Dot Rooney grumbled what sounded like a welcome. ‘And after I specifically told your father not to bother you.’ She sighed and shook her head. ‘But I suppose it’s just as well you’re here now.’
Sarah put the vase containing the flowers on a shelf and leaned over the bed to kiss her mother, careful not to put any pressure on her or interfere with any of the tubes going in and out. ‘It’s good to see you too, Mum,’ she said, thinking that whoever said, ‘The more things change, the more they stay the same’, was bang on the money. Sam rose from the visitor’s chair in the corner to give his daughter a kiss and a hearty hug, and as she breathed in his familiar dad scent and felt his big arms squeeze her, she knew at least one of her parents was genuinely pleased to see her. She suspected in her heart that Dot was too, Sarah just wished that she was able to come out and say it. ‘And don’t blame Dad. Of course I needed to know so I could come visit you both. I haven’t seen you since you came over for Easter.’
Dot sniffed. ‘Well, whose fault is that? My own daughter always too busy to visit us so that I have to break my hip to get to see her.’

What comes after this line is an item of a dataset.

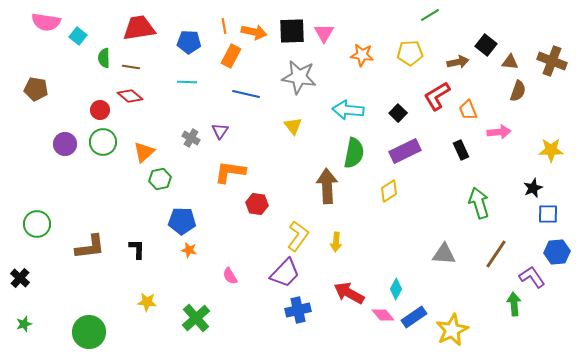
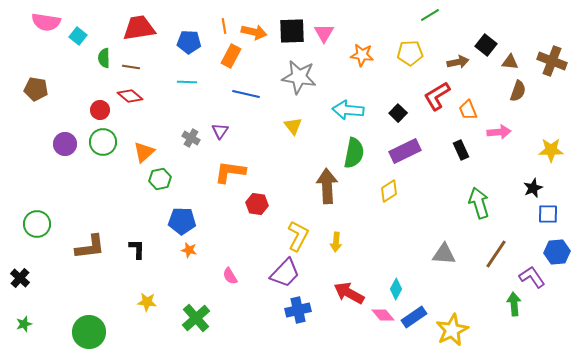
yellow L-shape at (298, 236): rotated 8 degrees counterclockwise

Sarah let the barb slide by. She had used the ‘too busy’ excuse a lot, especially when it involved spending extended time back on Lord Howe Island. But not without good reason. ‘So,’ she said, perching herself gingerly on the side of the bed nearest her mother’s good leg, ‘how are you feeling?’
Her mother assumed a pained expression. ‘Like I’ve been run over by a truck. The surgeon had to bolt me together with plates and pins.’
‘Ouch. How did
you do it?’
‘I didn’t do it. It was that wretched rail in the shop that did it. I was coming down the stairs with a box of tomatoes and when I reached for the rail, it wasn’t there and I missed the step. And the next thing I know, I’m lying on the floor in agony and there’s tomatoes rolling every which way, and not a hope in hell that I could get myself up off the ground to pick them up.’

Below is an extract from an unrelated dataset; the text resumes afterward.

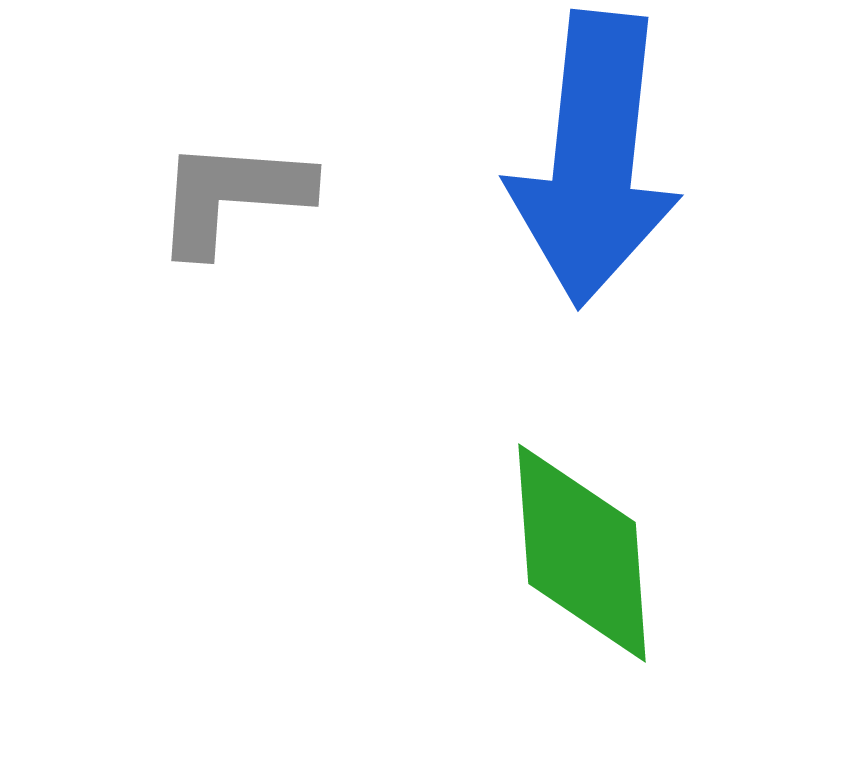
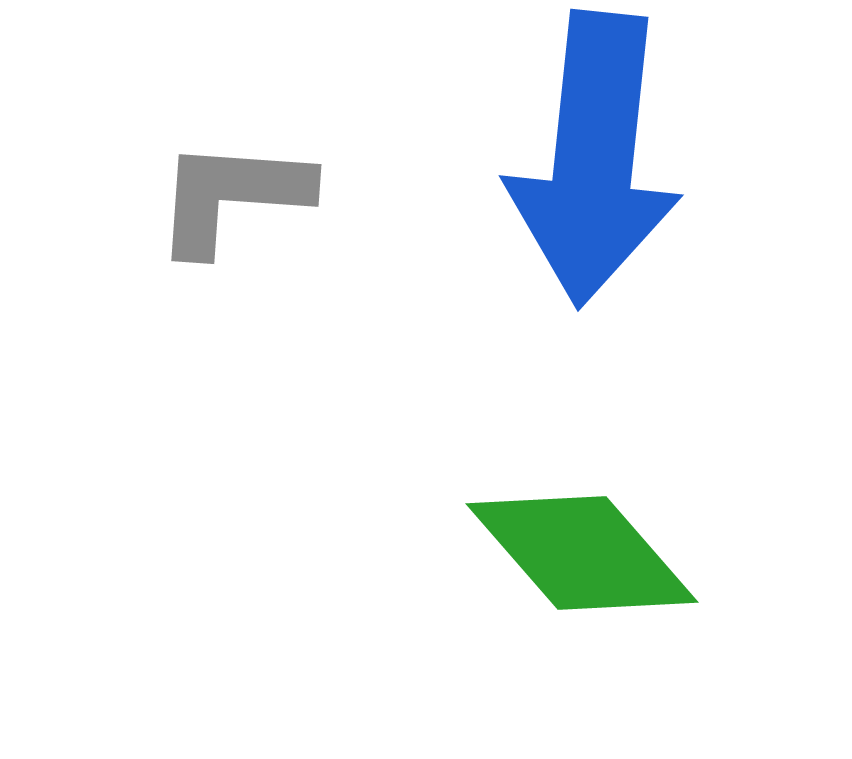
green diamond: rotated 37 degrees counterclockwise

‘You missed the handrail?’ Sarah inserted what she knew of her mother and of the sturdy timber handrail her father had built into the story. ‘Were you in a hurry?’

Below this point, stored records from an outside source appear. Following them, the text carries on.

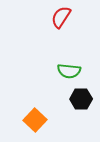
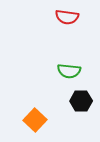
red semicircle: moved 6 px right; rotated 115 degrees counterclockwise
black hexagon: moved 2 px down
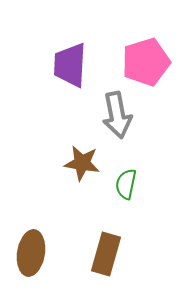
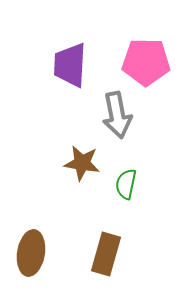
pink pentagon: rotated 18 degrees clockwise
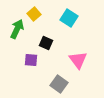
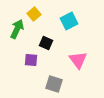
cyan square: moved 3 px down; rotated 30 degrees clockwise
gray square: moved 5 px left; rotated 18 degrees counterclockwise
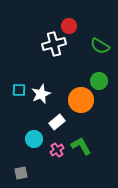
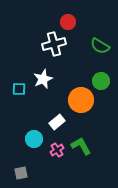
red circle: moved 1 px left, 4 px up
green circle: moved 2 px right
cyan square: moved 1 px up
white star: moved 2 px right, 15 px up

Sam chuckled. ‘Have you ever known your mother to operate at anything less than warp speed?’
Dot bristled. ‘I don’t like wasting time, if that’s what you mean. But that handrail definitely needs to be fixed. It’s dangerous the way it is, Samuel Rooney.’
Sam patted his wife on the arm. ‘Don’t worry, love, I’ll have a look at the handrail. Make sure it’s a bit easier to get hold of. We can’t have people tripping down the stairs.’
‘Least of all me.’ Dot nodded, looking suitably mollified.
‘Least of all you,’ Sam agreed.
‘Oh,’ Sarah said, remembering, ‘Danny sends his love and best wishes for a speedy recovery.’
‘Oh, he does?’ At the mention of her son, Dot’s eyes lit up. ‘Isn’t he a lovely boy, to think of his mother like that? Wasn’t that lovely, Sam?’
‘Yes, that’s nice.’
‘Just such a shame he has to live all the way down in Melbourne,’ she continued. ‘I do wish he could have got a job on the island.’
‘Not enough work for all the young ’uns, unfortunately,’ Sam said, turning his head at the sound of a trolley clattering its way down the corridor.
‘But he didn’t have to go all the way to Melbourne. If he had to work at Myer, he could have got a job right here in Sydney. At least he’d be closer then.’
‘What do the doctors say?’ Sarah asked, knowing there was nothing to be gained by pursuing that particular topic. ‘How long before you can go home?’
‘The surgeon’s been this morning, hasn’t he, Sam? Such a nice man too. He had a holiday once on Lord Howe with his family. Stayed just next door at Sullivan’s. Thinks he even popped into the shop once or twice. Imagine that! Although he didn’t remember me. I think Deirdre must have been on duty that day, don’t you, Sam?’